# Richard has just been given a 8-question multiple-choice quiz in his history class. Each question...

## Question:

Richard has just been given a 8-question multiple-choice quiz in his history class. Each question has five answers, of which only one is correct. Since Richard has not attended class recently, he doesn't know any of the answers. Assuming that Richard guesses on all eight questions, find the indicated probabilities. (Round your answers to three decimal places.)
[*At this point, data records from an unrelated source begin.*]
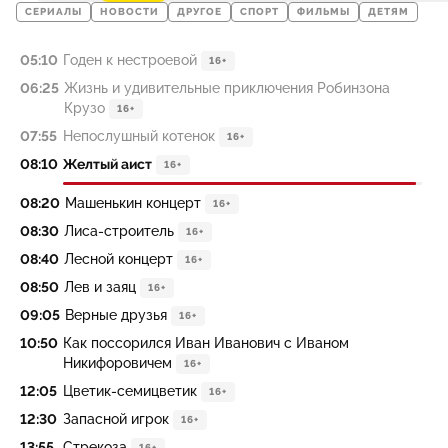
СЕРИАЛЫ
НОВОСТИ
ДРУГОЕ
СПОРТ
ФИЛЬМЫ
ДЕТЯМ
05:10
Годен к нестроевой
16+
06:25
Жизнь и удивительные приключения Робинзона
Крузо
16+
07:55
Непослушный котенок
16+
08:10
Желтый аист
16+
08:20
Машенькин концерт
16+
08:30
Лиса-строитель
16+
08:40
Лесной концерт
16+
08:50
Лев и заяц
16+
09:05
Верные друзья
16+
10:50
Как поссорился Иван Иванович с Иваном
Никифоровичем
16+
12:05
Цветик-cемицвeтик
16+
12:30
Запасной игрок
16+
13:55
Стрекоза
16+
(a) What is the probability that he will answer all questions correctly?

(b) What is the probability that he will answer all questions incorrectly?

(c) What is the probability that he will answer at least one of the questions correctly? Compute this probability two ways. First, use the rule for mutually exclusive events and the probabilities shown in the binomial probability distribution table. Then use the fact that {eq}P(r \geq 1) = 1 - P(r = 0). {/eq}

(d) What is the probability that Richard will answer at least half the questions correctly?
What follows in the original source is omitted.